── Data records

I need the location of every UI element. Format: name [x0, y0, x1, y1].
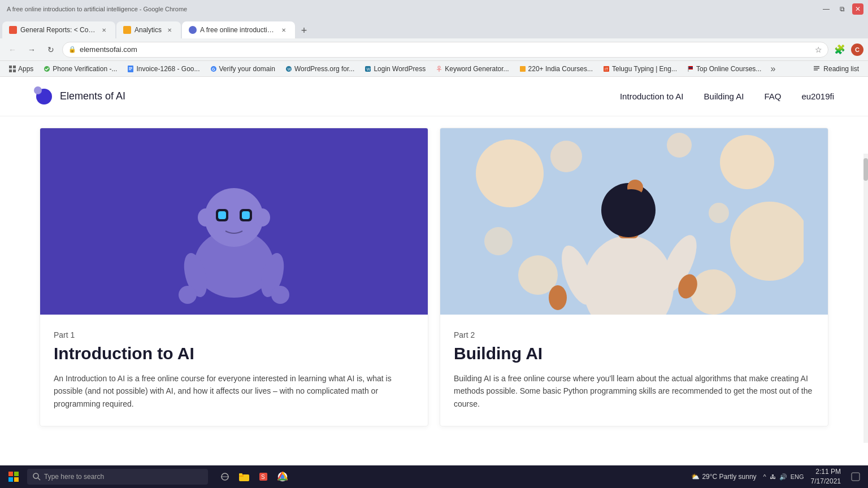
bookmark-keyword[interactable]: Keyword Generator... [431, 64, 513, 74]
telugu-icon: IT [603, 66, 610, 72]
svg-rect-8 [129, 69, 131, 70]
bookmark-telugu[interactable]: IT Telugu Typing | Eng... [598, 64, 682, 74]
new-tab-button[interactable]: + [296, 23, 312, 38]
tab-2[interactable]: Analytics ✕ [116, 21, 181, 38]
bookmark-verify[interactable]: G Verify your domain [206, 64, 280, 74]
card-intro-ai-image [40, 128, 428, 315]
svg-point-39 [179, 286, 197, 304]
nav-eu2019fi[interactable]: eu2019fi [801, 91, 834, 101]
bookmark-apps[interactable]: Apps [5, 64, 38, 74]
notification-button[interactable] [848, 469, 863, 485]
start-button[interactable] [5, 468, 23, 486]
window-title: A free online introduction to artificial… [5, 6, 818, 12]
svg-rect-27 [814, 69, 818, 71]
taskbar-icons: S [217, 469, 290, 485]
restore-button[interactable]: ⧉ [836, 3, 848, 15]
profile-icon[interactable]: C [851, 43, 863, 56]
reading-list-label: Reading list [823, 65, 859, 73]
site-logo[interactable]: Elements of AI [34, 86, 125, 107]
svg-rect-61 [8, 477, 13, 482]
taskbar-task-view[interactable] [217, 469, 233, 485]
taskbar-sound-info: ^ 🖧 🔊 ENG [763, 473, 804, 481]
person-illustration [440, 128, 828, 315]
scrollbar-thumb[interactable] [863, 158, 868, 181]
address-box[interactable]: 🔒 elementsofai.com ☆ [62, 42, 828, 58]
bookmark-login-wordpress[interactable]: W Login WordPress [360, 64, 430, 74]
svg-rect-26 [814, 68, 819, 69]
svg-point-31 [198, 208, 214, 226]
cards-section: Part 1 Introduction to AI An Introductio… [0, 116, 868, 426]
file-explorer-icon [239, 472, 249, 481]
robot-svg [149, 134, 319, 309]
reading-list-icon [813, 65, 821, 73]
forward-button[interactable]: → [24, 42, 40, 58]
svg-text:IT: IT [605, 67, 609, 71]
taskbar-clock[interactable]: 2:11 PM 7/17/2021 [811, 467, 841, 486]
svg-rect-0 [9, 66, 12, 68]
bookmark-phone-verification[interactable]: Phone Verification -... [39, 64, 121, 74]
extensions-button[interactable]: 🧩 [832, 42, 848, 58]
person-svg [465, 128, 804, 315]
time-text: 2:11 PM [811, 467, 841, 477]
card-building-ai-title: Building AI [454, 344, 814, 363]
taskbar-search[interactable]: Type here to search [27, 469, 208, 485]
tab-3[interactable]: A free online introduction to art... ✕ [182, 21, 295, 38]
card-building-ai-body: Part 2 Building AI Building AI is a free… [440, 315, 828, 426]
svg-text:G: G [212, 67, 215, 71]
bookmark-star-icon[interactable]: ☆ [815, 45, 822, 54]
svg-point-74 [281, 475, 284, 478]
svg-point-32 [254, 208, 270, 226]
taskbar-chrome[interactable] [275, 469, 290, 485]
title-bar-controls: — ⧉ ✕ [821, 3, 863, 15]
bookmark-phone-verification-label: Phone Verification -... [53, 65, 117, 73]
tab-3-close[interactable]: ✕ [279, 25, 288, 34]
svg-rect-23 [688, 68, 693, 69]
network-icon[interactable]: 🖧 [770, 473, 776, 480]
reload-button[interactable]: ↻ [43, 42, 59, 58]
tab-1-close[interactable]: ✕ [99, 25, 108, 34]
bookmark-invoice[interactable]: Invoice-1268 - Goo... [123, 64, 204, 74]
svg-point-50 [583, 236, 674, 315]
taskbar: Type here to search S [0, 465, 868, 488]
bookmarks-more-button[interactable]: » [767, 63, 779, 75]
svg-rect-18 [520, 66, 526, 72]
nav-building-ai[interactable]: Building AI [704, 91, 744, 101]
close-button[interactable]: ✕ [852, 3, 863, 15]
bookmarks-bar: Apps Phone Verification -... Invoice-126… [0, 61, 868, 77]
svg-rect-1 [13, 66, 16, 68]
svg-point-46 [550, 141, 582, 172]
scrollbar-area[interactable] [863, 154, 868, 443]
minimize-button[interactable]: — [821, 3, 832, 15]
nav-faq[interactable]: FAQ [764, 91, 781, 101]
svg-rect-3 [13, 69, 16, 72]
browser-chrome: A free online introduction to artificial… [0, 0, 868, 77]
site-logo-text: Elements of AI [60, 90, 125, 102]
bookmark-india-courses[interactable]: 220+ India Courses... [515, 64, 597, 74]
tab-2-close[interactable]: ✕ [165, 25, 174, 34]
card-building-ai-image [440, 128, 828, 315]
svg-point-42 [720, 135, 774, 189]
back-button[interactable]: ← [5, 42, 20, 58]
tab-1[interactable]: General Reports: < Course For Fu... ✕ [2, 21, 115, 38]
card-intro-ai-title: Introduction to AI [54, 344, 414, 363]
bookmark-wordpress-org[interactable]: W WordPress.org for... [281, 64, 359, 74]
taskbar-microsoft-store[interactable]: S [255, 469, 271, 485]
taskbar-file-explorer[interactable] [236, 469, 252, 485]
chevron-up-icon[interactable]: ^ [763, 473, 766, 480]
bookmark-top-online[interactable]: Top Online Courses... [683, 64, 766, 74]
svg-text:S: S [261, 474, 265, 480]
nav-introduction-to-ai[interactable]: Introduction to AI [620, 91, 684, 101]
taskbar-weather[interactable]: ⛅ 29°C Partly sunny [691, 473, 756, 481]
anchor-icon [436, 66, 442, 72]
tab-3-title: A free online introduction to art... [200, 26, 276, 34]
card-building-ai[interactable]: Part 2 Building AI Building AI is a free… [440, 128, 828, 426]
bookmark-apps-label: Apps [18, 65, 33, 73]
svg-rect-25 [814, 66, 819, 67]
wordpress2-icon: W [364, 66, 371, 72]
speaker-icon[interactable]: 🔊 [779, 473, 787, 481]
svg-point-49 [484, 227, 513, 255]
bookmark-invoice-label: Invoice-1268 - Goo... [136, 65, 199, 73]
card-intro-ai[interactable]: Part 1 Introduction to AI An Introductio… [40, 128, 428, 426]
svg-rect-2 [9, 69, 12, 72]
reading-list-button[interactable]: Reading list [809, 64, 863, 74]
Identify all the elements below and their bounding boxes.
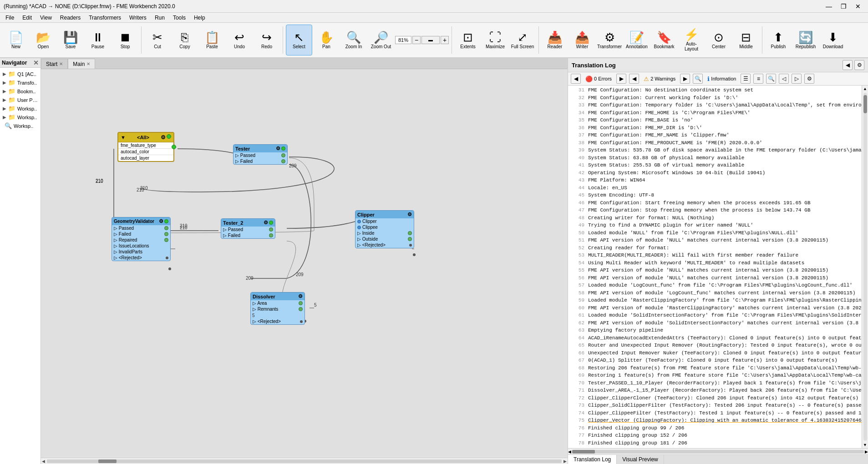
tab-start[interactable]: Start ✕ [41, 59, 68, 69]
zoom-slider[interactable]: ▬ [421, 36, 440, 44]
menu-edit[interactable]: Edit [19, 14, 36, 22]
stop-button[interactable]: ⏹ Stop [112, 25, 138, 55]
full-screen-button[interactable]: ⤢ Full Screen [509, 25, 536, 55]
cut-button[interactable]: ✂ Cut [144, 25, 171, 55]
middle-button[interactable]: ⊟ Middle [733, 25, 759, 55]
transformer-button[interactable]: ⚙ Transformer [596, 25, 623, 55]
zoom-out-button[interactable]: 🔎 Zoom Out [368, 25, 394, 55]
log-next-match-button[interactable]: ▷ [792, 74, 802, 84]
tester2-node[interactable]: Tester_2 ⚙ ▷ Passed ▷ Failed [221, 218, 275, 239]
undo-button[interactable]: ↩ Undo [226, 25, 253, 55]
log-hscroll-right[interactable]: ▶ [865, 449, 868, 454]
log-settings2-button[interactable]: ⚙ [804, 74, 814, 84]
log-hscroll-track[interactable] [572, 450, 864, 454]
publish-button[interactable]: ⬆ Publish [765, 25, 792, 55]
log-vscroll-track[interactable] [863, 93, 867, 441]
nav-item-q1[interactable]: ▶ 📁 Q1 [AC.. [2, 70, 39, 78]
hscroll-track[interactable] [47, 459, 562, 463]
log-hscroll-left[interactable]: ◀ [568, 449, 571, 454]
minimize-button[interactable]: — [822, 2, 835, 11]
tab-main[interactable]: Main ✕ [68, 59, 95, 69]
canvas-area[interactable]: 210 209 210 209 [41, 69, 568, 458]
select-button[interactable]: ↖ Select [286, 25, 312, 55]
navigator-close-button[interactable]: ✕ [33, 59, 39, 66]
hscroll-right-arrow[interactable]: ▶ [563, 459, 567, 464]
log-tab-visual-preview[interactable]: Visual Preview [617, 455, 664, 464]
nav-item-transfo[interactable]: ▶ 📁 Transfo.. [2, 78, 39, 87]
menu-view[interactable]: View [36, 14, 56, 22]
menu-help[interactable]: Help [190, 14, 209, 22]
zoom-plus-button[interactable]: + [441, 36, 449, 44]
zoom-input[interactable] [395, 36, 411, 44]
log-nav-next2-button[interactable]: ▶ [680, 74, 690, 84]
log-hscroll-thumb[interactable] [572, 450, 595, 454]
save-button[interactable]: 💾 Save [57, 25, 84, 55]
maximize-button[interactable]: ⛶ Maximize [482, 25, 508, 55]
nav-item-userpa[interactable]: ▶ 📁 User Pa.. [2, 96, 39, 104]
log-hscrollbar[interactable]: ◀ ▶ [568, 448, 868, 454]
log-search2-button[interactable]: 🔍 [766, 74, 776, 84]
canvas-horizontal-scrollbar[interactable]: ◀ ▶ [41, 458, 568, 464]
log-list-view-button[interactable]: ☰ [741, 74, 751, 84]
extents-button[interactable]: ⊡ Extents [455, 25, 481, 55]
pan-button[interactable]: ✋ Pan [313, 25, 340, 55]
nav-item-worksp3[interactable]: 🔍 Worksp.. [2, 121, 39, 130]
log-nav-prev2-button[interactable]: ◀ [629, 74, 639, 84]
open-button[interactable]: 📂 Open [30, 25, 56, 55]
hscroll-thumb[interactable] [98, 459, 117, 463]
log-vscroll-up[interactable]: ▲ [862, 86, 868, 92]
annotation-button[interactable]: 📝 Annotation [624, 25, 650, 55]
pause-button[interactable]: ⏸ Pause [85, 25, 111, 55]
tester2-gear-icon[interactable]: ⚙ [264, 220, 268, 226]
tab-start-close[interactable]: ✕ [59, 61, 63, 66]
restore-button[interactable]: ❐ [837, 2, 850, 11]
center-button[interactable]: ⊙ Center [706, 25, 732, 55]
hscroll-left-arrow[interactable]: ◀ [42, 459, 45, 464]
geometry-validator-node[interactable]: GeometryValidator ⚙ ▷ Passed ▷ Failed ▷ … [112, 217, 171, 261]
tester-gear-icon[interactable]: ⚙ [276, 146, 280, 151]
log-nav-next-button[interactable]: ▶ [616, 74, 626, 84]
nav-item-worksp1[interactable]: ▶ 📁 Worksp.. [2, 104, 39, 113]
republish-button[interactable]: 🔄 Republish [792, 25, 819, 55]
clipper-node[interactable]: Clipper ⚙ Clipper Clippee ▷ Inside [355, 210, 414, 248]
log-collapse-button[interactable]: ◀ [843, 60, 853, 70]
log-info-filter[interactable]: ℹ Information [706, 75, 738, 83]
nav-item-worksp2[interactable]: ▶ 📁 Worksp.. [2, 113, 39, 121]
dissolver-node[interactable]: Dissolver ⚙ ▷ Area ▷ Remnants 5 ▷ <Rejec… [250, 292, 305, 325]
log-tab-translation[interactable]: Translation Log [568, 455, 617, 464]
auto-layout-button[interactable]: ⚡ Auto-Layout [678, 25, 705, 55]
log-warn-filter[interactable]: ⚠ 2 Warnings [642, 75, 677, 83]
paste-button[interactable]: 📋 Paste [199, 25, 225, 55]
nav-item-bookm[interactable]: ▶ 📁 Bookm.. [2, 87, 39, 96]
new-button[interactable]: 📄 New [3, 25, 29, 55]
tab-main-close[interactable]: ✕ [86, 61, 90, 66]
log-error-filter[interactable]: 🔴 0 Errors [584, 75, 614, 83]
close-button[interactable]: ✕ [852, 2, 864, 11]
writer-button[interactable]: 📤 Writer [569, 25, 595, 55]
reader-gear-icon[interactable]: ⚙ [161, 134, 166, 141]
bookmark-button[interactable]: 🔖 Bookmark [651, 25, 677, 55]
redo-button[interactable]: ↪ Redo [254, 25, 280, 55]
menu-file[interactable]: File [2, 14, 18, 22]
log-search-button[interactable]: 🔍 [693, 74, 703, 84]
copy-button[interactable]: ⎘ Copy [172, 25, 198, 55]
tester-node[interactable]: Tester ⚙ ▷ Passed ▷ Failed [233, 144, 288, 165]
log-prev-match-button[interactable]: ◁ [779, 74, 789, 84]
log-vscroll-thumb[interactable] [863, 95, 867, 113]
menu-writers[interactable]: Writers [126, 14, 150, 22]
menu-transformers[interactable]: Transformers [85, 14, 125, 22]
log-nav-prev-button[interactable]: ◀ [571, 74, 581, 84]
menu-readers[interactable]: Readers [56, 14, 84, 22]
download-button[interactable]: ⬇ Download [820, 25, 846, 55]
dissolver-gear-icon[interactable]: ⚙ [298, 293, 303, 299]
menu-run[interactable]: Run [151, 14, 168, 22]
clipper-gear-icon[interactable]: ⚙ [407, 212, 412, 217]
reader-button[interactable]: 📥 Reader [542, 25, 568, 55]
reader-node[interactable]: ▼ <All> ⚙ fme_feature_type autocad_color… [117, 132, 174, 162]
zoom-minus-button[interactable]: − [412, 36, 421, 44]
menu-tools[interactable]: Tools [169, 14, 189, 22]
geometry-validator-gear-icon[interactable]: ⚙ [159, 218, 163, 224]
log-detail-view-button[interactable]: ≡ [753, 74, 763, 84]
zoom-in-button[interactable]: 🔍 Zoom In [340, 25, 367, 55]
log-content[interactable]: 31FME Configuration: No destination coor… [568, 86, 862, 448]
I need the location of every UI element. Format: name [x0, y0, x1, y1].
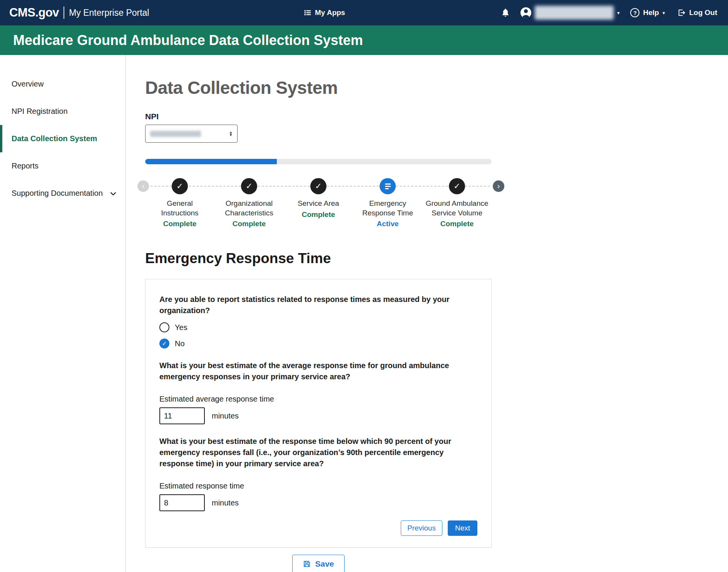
step-label: Service Area [298, 199, 339, 208]
average-response-time-label: Estimated average response time [159, 395, 477, 404]
step-emergency-response-time[interactable]: Emergency Response Time Active [353, 178, 422, 228]
stepper-prev-button[interactable]: ‹ [137, 180, 149, 192]
step-complete-circle: ✓ [172, 178, 188, 194]
question-report-stats: Are you able to report statistics relate… [159, 294, 471, 316]
step-status: Complete [440, 220, 474, 228]
my-apps-button[interactable]: My Apps [302, 6, 346, 19]
radio-no[interactable]: ✓ No [159, 339, 477, 349]
logout-button[interactable]: Log Out [676, 6, 719, 19]
chevron-left-icon: ‹ [142, 182, 145, 190]
average-response-time-input[interactable] [159, 407, 205, 424]
text-segment-bold: primary [271, 372, 299, 381]
radio-unchecked-icon[interactable] [159, 322, 169, 332]
content-column: Data Collection System NPI ▲▼ ‹ ✓ Genera… [145, 77, 492, 572]
select-arrows-icon: ▲▼ [229, 131, 233, 137]
sidebar-item-npi-registration[interactable]: NPI Registration [0, 98, 126, 125]
caret-down-icon: ▾ [663, 10, 665, 15]
user-menu-button[interactable]: ▾ [520, 6, 620, 20]
save-row: Save [145, 555, 492, 572]
npi-select[interactable]: ▲▼ [145, 125, 238, 143]
section-title: Emergency Response Time [145, 250, 492, 267]
progress-bar [145, 159, 492, 164]
sidebar-item-supporting-documentation[interactable]: Supporting Documentation [0, 180, 126, 207]
logout-label: Log Out [689, 8, 717, 17]
nav-center: My Apps [149, 6, 499, 19]
app-title: Medicare Ground Ambulance Data Collectio… [13, 32, 363, 48]
step-label: Organizational Characteristics [218, 199, 281, 218]
top-nav: CMS.gov My Enterprise Portal My Apps ▾ ?… [0, 0, 728, 25]
bell-icon [501, 8, 510, 17]
help-label: Help [643, 8, 659, 17]
card-actions: Previous Next [159, 520, 477, 536]
text-segment: What is your best estimate of the [159, 361, 282, 370]
step-general-instructions[interactable]: ✓ General Instructions Complete [145, 178, 214, 228]
step-complete-circle: ✓ [310, 178, 326, 194]
minutes-label: minutes [212, 499, 239, 507]
question-average-response-time: What is your best estimate of the averag… [159, 360, 471, 382]
save-icon [303, 560, 311, 568]
text-segment: service area? [299, 372, 350, 381]
sidebar-item-overview[interactable]: Overview [0, 70, 126, 98]
notifications-button[interactable] [500, 7, 511, 19]
previous-button[interactable]: Previous [401, 520, 442, 536]
step-complete-circle: ✓ [449, 178, 465, 194]
step-ground-ambulance-service-volume[interactable]: ✓ Ground Ambulance Service Volume Comple… [422, 178, 492, 228]
page-title: Data Collection System [145, 77, 492, 98]
logout-icon [677, 8, 686, 17]
step-organizational-characteristics[interactable]: ✓ Organizational Characteristics Complet… [214, 178, 284, 228]
average-response-time-row: minutes [159, 407, 477, 424]
cms-logo-text: CMS.gov [9, 6, 59, 20]
progress-fill [145, 159, 277, 164]
check-icon: ✓ [454, 182, 460, 191]
step-label: Ground Ambulance Service Volume [425, 199, 489, 218]
sidebar: Overview NPI Registration Data Collectio… [0, 55, 126, 572]
save-button[interactable]: Save [292, 555, 344, 572]
stepper-next-button[interactable]: › [493, 180, 504, 192]
step-service-area[interactable]: ✓ Service Area Complete [284, 178, 353, 228]
npi-value-redacted [150, 131, 201, 137]
check-icon: ✓ [162, 340, 167, 347]
sidebar-item-reports[interactable]: Reports [0, 152, 126, 180]
radio-yes-label: Yes [175, 323, 187, 332]
radio-yes[interactable]: Yes [159, 322, 477, 332]
step-status: Complete [163, 220, 197, 228]
check-icon: ✓ [315, 182, 322, 191]
my-apps-icon [304, 9, 311, 17]
radio-no-label: No [175, 339, 185, 348]
chevron-right-icon: › [497, 182, 500, 190]
minutes-label: minutes [212, 412, 239, 420]
response-time-input[interactable] [159, 494, 205, 511]
step-complete-circle: ✓ [241, 178, 257, 194]
radio-checked-icon[interactable]: ✓ [159, 339, 169, 349]
nav-right: ▾ ? Help ▾ Log Out [500, 6, 719, 20]
next-button[interactable]: Next [448, 520, 477, 536]
text-segment-bold: primary [244, 459, 272, 468]
user-avatar-icon [520, 7, 531, 18]
step-status: Active [377, 220, 398, 228]
chevron-down-icon [109, 190, 117, 197]
question-90th-percentile-response-time: What is your best estimate of the respon… [159, 436, 471, 469]
text-segment-bold: average [282, 361, 311, 370]
help-icon: ? [630, 8, 639, 17]
question-card: Are you able to report statistics relate… [145, 279, 492, 548]
save-label: Save [315, 559, 334, 569]
layout: Overview NPI Registration Data Collectio… [0, 55, 728, 572]
text-segment: service area? [272, 459, 323, 468]
user-name-redacted [535, 6, 614, 20]
list-icon [385, 183, 391, 189]
step-label: General Instructions [148, 199, 211, 218]
caret-down-icon: ▾ [617, 10, 620, 15]
step-label: Emergency Response Time [356, 199, 419, 218]
check-icon: ✓ [176, 182, 183, 191]
step-active-circle [380, 178, 396, 194]
sidebar-item-data-collection-system[interactable]: Data Collection System [0, 125, 126, 152]
main-content: Data Collection System NPI ▲▼ ‹ ✓ Genera… [126, 55, 728, 572]
help-button[interactable]: ? Help ▾ [629, 6, 666, 20]
response-time-row: minutes [159, 494, 477, 511]
my-apps-label: My Apps [315, 8, 345, 17]
stepper-steps: ✓ General Instructions Complete ✓ Organi… [145, 178, 492, 228]
step-status: Complete [233, 220, 266, 228]
npi-label: NPI [145, 112, 492, 121]
app-header: Medicare Ground Ambulance Data Collectio… [0, 25, 728, 55]
cms-logo[interactable]: CMS.gov My Enterprise Portal [9, 6, 149, 20]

────

Working from the entries above, return all lines that contain "stepper".

stepper-prev-button[interactable]: ‹ [137, 180, 149, 192]
stepper-next-button[interactable]: › [493, 180, 504, 192]
stepper-steps: ✓ General Instructions Complete ✓ Organi… [145, 178, 492, 228]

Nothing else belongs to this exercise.